**Work request:**
Find the line holding "8 de agosto de 2026" in the entries below. Give it again exactly, along with every line after it up to and including the line holding "mempunyai dampak besar terhadap".

**Available records:**
· · ·
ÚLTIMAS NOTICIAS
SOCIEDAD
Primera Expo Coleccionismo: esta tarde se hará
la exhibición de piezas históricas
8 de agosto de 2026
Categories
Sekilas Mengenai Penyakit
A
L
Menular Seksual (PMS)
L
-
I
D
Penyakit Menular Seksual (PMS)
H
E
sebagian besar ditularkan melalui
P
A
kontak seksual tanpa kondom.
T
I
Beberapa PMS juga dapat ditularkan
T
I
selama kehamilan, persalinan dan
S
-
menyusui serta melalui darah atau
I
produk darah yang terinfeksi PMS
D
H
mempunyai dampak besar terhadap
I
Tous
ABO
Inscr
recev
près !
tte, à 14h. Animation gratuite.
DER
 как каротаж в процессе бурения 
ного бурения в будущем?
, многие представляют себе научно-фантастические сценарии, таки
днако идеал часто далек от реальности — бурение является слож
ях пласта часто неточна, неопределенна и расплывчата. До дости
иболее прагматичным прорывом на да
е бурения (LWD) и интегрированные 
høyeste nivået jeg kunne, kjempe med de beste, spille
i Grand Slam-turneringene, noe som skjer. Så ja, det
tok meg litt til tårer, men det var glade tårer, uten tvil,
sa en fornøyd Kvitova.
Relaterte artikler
· · ·
**Answer for the task:**
8 de agosto de 2026
Categories
Sekilas Mengenai Penyakit
A
L
Menular Seksual (PMS)
L
-
I
D
Penyakit Menular Seksual (PMS)
H
E
sebagian besar ditularkan melalui
P
A
kontak seksual tanpa kondom.
T
I
Beberapa PMS juga dapat ditularkan
T
I
selama kehamilan, persalinan dan
S
-
menyusui serta melalui darah atau
I
produk darah yang terinfeksi PMS
D
H
mempunyai dampak besar terhadap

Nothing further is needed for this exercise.